Leticia_gg 11/04/2019
DETETIVE
"Nós, os maduros, temos a mania de desacreditar de todos os fatos que nos são contados, para que não alteremos o comodismo mental que nos acoberta. E o comodismo mental é ventriloquista de nossas atividades terrenas. Sem a mente em estado de sobriedade, não há porte físico que levante um homem da cama."
Quando eu era pequena, adorava ouvir histórias. Os contos de fadas eram meus favoritos, mas eu não dispensava uma boa história de terror. Naquela época, isso me tirava o sono e me rendia os mais bizarros pesadelos, o que, é claro, não me impedia de, na noite seguinte, pedir a minha mãe que me contasse outras. Os anos passaram, mas minha paixão pelo sobrenatural, o desconhecido, o absurdo e o medonho permaneceu. Por isso, quando a sinopse de Os dois fazendeiros caiu em minhas mãos, minhas expectativas não poderiam estar mais altas.
Zucato não decepcionou.
A premissa é simples: Enrico e Brasta, dois fazendeiros cultos e anciãos, disputam a posse de uma terra ao sul de suas fazendas. No entanto, o que essa terra esconde é, para além de um mistério, uma maldição.
Crescendo em torno de sentimentos vis de ganância e orgulho, o mato que cobria aquele terreno escondia mais do que o solo e as criaturas venenosas: abrigava, também, o mal. Por causa daquele espaço hostil, não só seus filhos desapareceram, como, em decorrência desse desaparecimento, suas esposas se suicidaram. Se não fosse uma maldição, de que outro modo poder-se-ia justificar os acontecimentos horríveis que se sucederam nesse lugar e, depois, por causa dele?

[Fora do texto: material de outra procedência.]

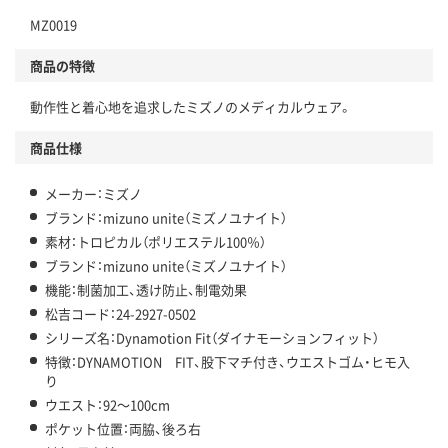
MZ0019
商品の特徴
動作性と着心地を追求したミズノのメディカルウェア。
商品仕様
メーカー：ミズノ
ブランド：mizuno unite（ミズノユナイト）
素材：トロピカル（ポリエステル100％）
ブランド：mizuno unite（ミズノユナイト）
機能：制菌加工、透け防止、制電効果
松吉コード：24-2927-0502
シリーズ名：Dynamotion Fit（ダイナモーションフィット）
特徴：DYNAMOTION FIT、股下マチ付き、ウエストゴム・ヒモ入
り
ウエスト：92～100cm
ポケット位置：両脇、後ろ右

Vítimas de tamanha desgraça, Enrico e Brasta juram não mais disputar aquele pedaço de terra, o qual lhes tirou tudo o que tinham. No entanto, a promessa era apenas superficial e o orgulho, sentimento tão maldito quanto o lugar, impede-os de abandonar o assunto de vez. Quando nenhuma outra alternativa para dar fim ao conflito parece viável, matar um ao outro é a única saída que encontram. É nesse ponto que a narrativa tem início.
Embora seja antes uma novela que um romance, Os dois fazendeiros é um livro grande. Digo isso não por sua extensão, uma vez que conta apenas com 53 páginas, mas pela quantidade de coisas que suscita apesar de suas poucas palavras. Uma obra é composta também por não-ditos, pelo que se encontra nos silêncios entre os parágrafos, e a que Zucato construiu é cheia deles.

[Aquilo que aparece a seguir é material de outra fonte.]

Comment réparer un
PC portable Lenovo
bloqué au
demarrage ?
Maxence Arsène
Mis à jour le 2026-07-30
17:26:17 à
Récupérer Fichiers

Na verdade, a quantidade e a qualidade das reflexões que suscita foi o aspecto de que mais gostei no livro. Precisei ler tudo duas vezes antes de iniciar essa resenha e, mesmo agora, ainda sinto ter muito no que pensar. Às vezes, antes de dormir, ainda me flagro criando teorias a respeito de tudo que se passou na narrativa. Isso se deve (não só, mas também) ao fato de que há, além de uma grande quantidade de referências a clássicos da literatura, das quais Senhor das Moscas e A Revolução dos Bichos são apenas dois exemplos, uma simbologia por trás a respeito da vida, da morte, do medo e da dor, cujas possibilidades de interpretação continuam a me alcançar mesmo agora, dias depois de ter finalizado a leitura.